Their Serie A matches in January are worth following to see whether Napoli can hold their nerve and secure a first Serie A title in 32 years. The stakes are also high for manager Luciano Spalletti. Despite an impressive & much-lauded coaching career at the likes of Udinese and Roma in the past, Spalletti, who turns 64 in March 2023 has never won a Serie A title as a coach. Will 2022/23 finally be his year?
European Club Competition Draws With No End to the Intrigue, Including a Europa League Knockout Play-off Round of Death
If one had to pick three words to describe the group stages of three UEFA club competitions, the UEFA Champions League, the UEFA Europa League and the UEFA Europa Conference League: Drama, Tension and Surprise would be good choices. In the Champions League, one noteworthy feature of this season’s edition was vastly improved performances amongst the sides not in the so-called “Big Five European Leagues” compared to past seasons.
The first noteworthy feat was conducted by both Portugal’s FC Porto and Belgium’s Club Brugge KV as both clubs progressed through the group stage as winners and runners-up respectively. Both clubs prevailed despite the presence of past finalists from the Champions League era of this competition in their group in the shape of Atletico de Madrid and Bayer 04 Leverkusen.
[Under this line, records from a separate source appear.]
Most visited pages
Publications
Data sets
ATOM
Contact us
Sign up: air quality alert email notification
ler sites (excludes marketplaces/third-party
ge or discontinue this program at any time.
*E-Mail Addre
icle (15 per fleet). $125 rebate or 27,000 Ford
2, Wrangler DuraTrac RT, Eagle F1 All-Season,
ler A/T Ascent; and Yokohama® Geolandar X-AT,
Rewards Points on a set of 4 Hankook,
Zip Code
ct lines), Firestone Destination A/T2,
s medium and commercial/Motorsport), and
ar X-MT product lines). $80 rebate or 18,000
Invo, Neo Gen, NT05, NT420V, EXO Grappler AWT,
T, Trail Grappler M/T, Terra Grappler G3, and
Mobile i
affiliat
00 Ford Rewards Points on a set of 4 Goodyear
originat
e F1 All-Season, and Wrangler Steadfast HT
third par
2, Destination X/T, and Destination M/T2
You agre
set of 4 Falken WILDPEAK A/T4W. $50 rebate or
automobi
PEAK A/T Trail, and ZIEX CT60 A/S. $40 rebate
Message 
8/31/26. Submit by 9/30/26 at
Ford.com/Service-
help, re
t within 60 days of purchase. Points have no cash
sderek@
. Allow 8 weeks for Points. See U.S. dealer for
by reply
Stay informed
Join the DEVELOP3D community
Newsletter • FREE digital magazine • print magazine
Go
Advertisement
The qualification of two “non-big five leagues” sides from a specific group to the knockout round is only the 7th time this feat has happened in 160 groups over a period of 20 seasons since the Champions League adopted its current format in 2003/04.
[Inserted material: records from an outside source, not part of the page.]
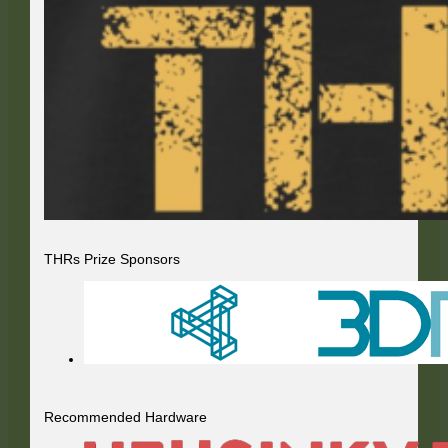
THRs Prize Sponsors
Recommended Hardware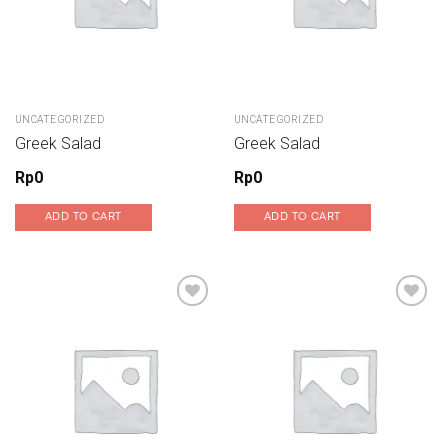
UNCATEGORIZED
UNCATEGORIZED
Greek Salad
Greek Salad
Rp
0
Rp
0
ADD TO CART
ADD TO CART
Add to wishlist
Add to wishlist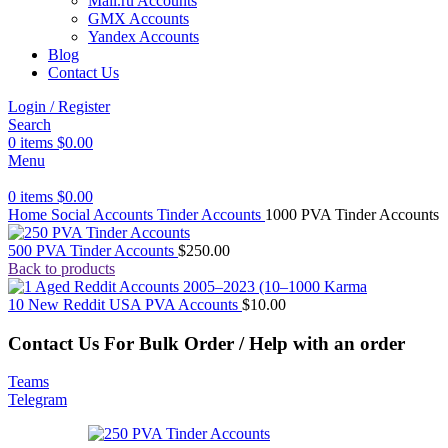
Mail.ru Accounts
GMX Accounts
Yandex Accounts
Blog
Contact Us
Login / Register
Search
0
items
$
0.00
Menu
0
items
$
0.00
Home
Social Accounts
Tinder Accounts
1000 PVA Tinder Accounts
500 PVA Tinder Accounts
$
250.00
Back to products
10 New Reddit USA PVA Accounts
$
10.00
Contact Us For Bulk Order / Help with an order
Teams
Telegram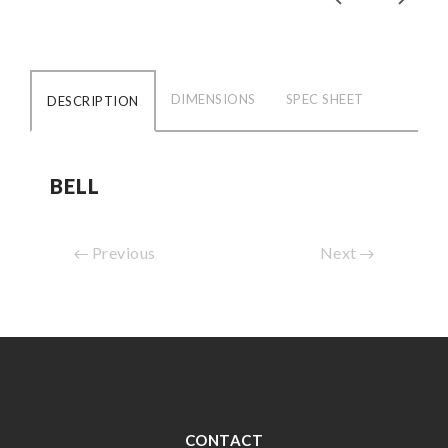
DIMENSIONS
SPEC SHEET
DESCRIPTION
BELL
Previous
Next
CONTACT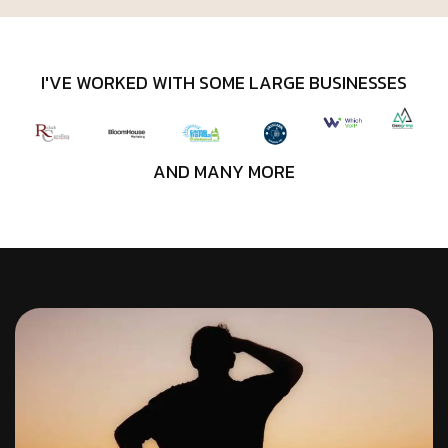
I'VE WORKED WITH SOME LARGE BUSINESSES
AND MANY MORE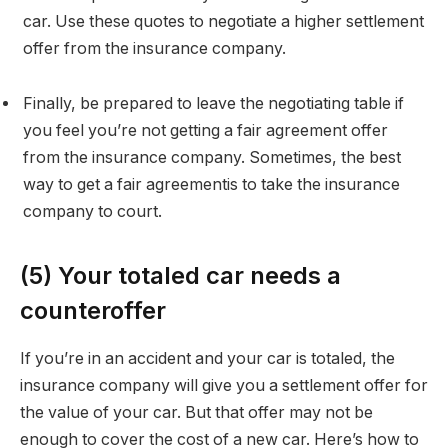
car. Use these quotes to negotiate a higher settlement
offer from the insurance company.
Finally, be prepared to leave the negotiating table if
you feel you’re not getting a fair agreement offer
from the insurance company. Sometimes, the best
way to get a fair agreementis to take the insurance
company to court.
(5) Your totaled car needs a
counteroffer
If you’re in an accident and your car is totaled, the
insurance company will give you a settlement offer for
the value of your car. But that offer may not be
enough to cover the cost of a new car. Here’s how to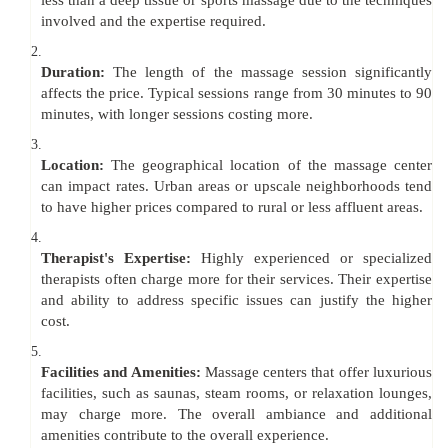
less than a deep tissue or sports massage due to the techniques
involved and the expertise required.
2.
Duration:
The length of the massage session significantly
affects the price. Typical sessions range from 30 minutes to 90
minutes, with longer sessions costing more.
3.
Location:
The geographical location of the massage center
can impact rates. Urban areas or upscale neighborhoods tend
to have higher prices compared to rural or less affluent areas.
4.
Therapist's Expertise:
Highly experienced or specialized
therapists often charge more for their services. Their expertise
and ability to address specific issues can justify the higher
cost.
5.
Facilities and Amenities:
Massage centers that offer luxurious
facilities, such as saunas, steam rooms, or relaxation lounges,
may charge more. The overall ambiance and additional
amenities contribute to the overall experience.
Another side to impress in the Champions League were SL Benfica. Portugal’s record championship winners were handed a tough assignment when the group stage draw pitted them in a group with Juventus FC and Paris St Germain. However, O Glorioso, coached by highly-rated German manager Roger Schmidt impressed throughout the group stage.
Home & away draws against Paris St Germain in addition to home & away victories over both Juventus and the third team in the group Maccabi Haifa saw Benfica finish on an impressive 14 points, comfortably qualifying for the Round of Sixteen. Even more impressively, Benfica topped the group over high-budgeted PSG, both sides were tied on points & on the first tie-breaker of head-to-head results. Yet, Benfica finished ahead of the Parisians courtesy of away goals scored (9 compared to PSG’s 6).
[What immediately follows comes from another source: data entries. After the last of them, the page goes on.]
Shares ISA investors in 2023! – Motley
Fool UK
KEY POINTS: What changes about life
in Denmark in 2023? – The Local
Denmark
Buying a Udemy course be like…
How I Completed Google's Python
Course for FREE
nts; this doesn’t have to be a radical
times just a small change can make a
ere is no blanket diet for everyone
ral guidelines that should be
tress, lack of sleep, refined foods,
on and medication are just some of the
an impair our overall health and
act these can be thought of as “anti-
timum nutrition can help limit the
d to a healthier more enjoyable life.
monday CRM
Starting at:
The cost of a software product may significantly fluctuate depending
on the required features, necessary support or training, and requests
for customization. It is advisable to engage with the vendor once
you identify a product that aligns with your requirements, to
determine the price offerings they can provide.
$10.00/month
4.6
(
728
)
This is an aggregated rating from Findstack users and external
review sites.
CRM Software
In the Europa League, noteworthy stories included the double-headed contest between Real Sociedad and Manchester United in their group. Both sides finished on fifteen points, comfortably qualifying for the knockout round of the competition. However, because they were also tied with 1-0 away wins against each other for head-to-head results it was Los Txuri-Urdin (The White & Blues) who won the group over the Red Devils on goal difference.
Manchester United’s failure to take more of the many chances they created against Cypriot side Omonia Nicosia at Old Trafford cost them the chance to win their group and to avoid the knockout play-off round. Also noteworthy in the Europa League group stages was Jose Mourinho’s AS Roma being pushed all the way for qualification for the knockouts by 11 times consecutive Bulgarian champions Ludogorets Razgrad and only being able to finish 2nd place in their group after taking only one point from their two matches against eventual group winners Real Betis Balompie.
Hungarian outfit Ferencvaros also impressively won a group containing AS Monaco, Turkish champions Trabzonspor and Red Star Belgrade. Finally, there was the remarkable group F containing Feyenoord Rotterdam, FC Midtjylland, SS Lazio and SK Sturm Graz. A group where all teams finished on 8 points from their 6 group games.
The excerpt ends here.